Пацаненок захлопнул непроизвольно распахнувшийся рот обоими ладошками и моментально нырнул в самое надежное убежище – за мамкину спину.
– Сейчас посмотрим, пацан, что там за ведьмедь у вас завелся, – заговорщицки подмигнув на ходу вытаращившей испуганно очи матери, мимо сдавленно ахнувших горожан, с мечом в руке в переулок устремился Спиридон.
И при виде него такое банальное явление, как громадный медведь в центре города, мгновенно было забыто. Толпа разом вскипела.
– Это он!
– Он!
– Глаз вырву – царь всамделишный!!!
– Тот самый!
– Царевич Спиридон!!!
– Самолично!!!
– Он с медведем-то с тойным чичас разберется!
– А кабыть задерет его ведмедь?!
– Не боись!
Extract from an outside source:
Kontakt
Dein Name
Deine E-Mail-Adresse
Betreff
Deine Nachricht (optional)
Медведь – зверь царский, его не тронет, предание такое, мне бабка сказывала!
– А кабыть таки тронет, тадыть чего?
– Да не тронет, тебе говорят!
– А ну кабыть?..
– Да вот заладил, долдон – кабыть да кабыть!..
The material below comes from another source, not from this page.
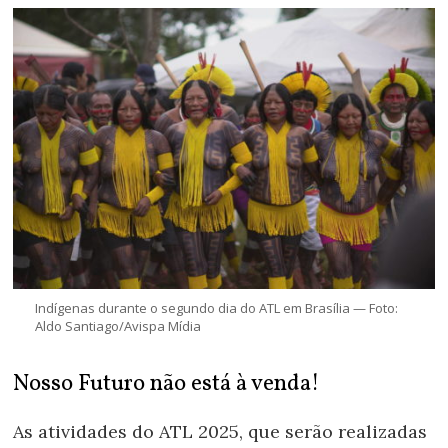
Indígenas durante o segundo dia do ATL em Brasília — Foto:
Aldo Santiago/Avispa Mídia
Nosso Futuro não está à venda!
As atividades do ATL 2025, que serão realizadas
– Кабыть тронет – примета плохая, вот чего…
– Стало быть, царь-то наш Спиридон – ненастоящий!..
– И весь род их и впрямь проклят…
– Как граф с баронами талдычат?
– Ага…
– И верно тогда нового царя нам надо, из ихней породы…
– Спиря, стой!!! Медвежатник, ёшкин трёш!!! Стой, кому говорят!!!.. – отчаянно выкрикнула Серафима, выхватила меч, выудила на бегу из-за голенища сапога метательный нож и, что было сил, рванула за охраняемым объектом по булыжнику, скользкому от слежавшегося и начинающего подмерзать мокрого снега.
Как только Иноземная осталась за спиной, на переулок, вопреки всем законам погоды, откуда ни возьмись, стал быстро опускаться рваными неопрятными клочьями серый промозглый туман, словно выпотрошили старую перепрелую перину водяного.
Возбужденно-испуганный гомон толпы позади мгновенно пропал, исчезли быстрые уверенные шаги Спиридона впереди, и только странный булькающий рык всепроникающим горным потоком раскатывался между гладких каменных стен, отражаясь от карнизов и выступов и угрожающе усиливаясь по мере приближения к его источнику.
Усиливалось с проклятым туманом и беспричинное[99]
, но отупляющее, ослепляющее и позорно сковывающее первоначальную прыть царевны вязкое чувство страха.Смахнув рукавом тулупчика со лба то ли липкую прядь тумана, то ли холодный пот, Серафима мельком успела подумать, что коварный мальчишка злонамеренно преуменьшил размеры затаившегося в проходном дворе зверя, как белесая муть, словно заполнив предназначенную ей емкость и на том успокоившись, внезапно закончилась.
И она оказалась нос к спине с замершим в нелепой позе и подозрительно молчаливым Спиридоном.
А уж его нос располагался в непосредственной близости к носу исполинского медведя.
Если бы он поднялся на задние лапы и оказался раза в три выше самой высокой крыши Сахарного, Сенька бы не удивилась.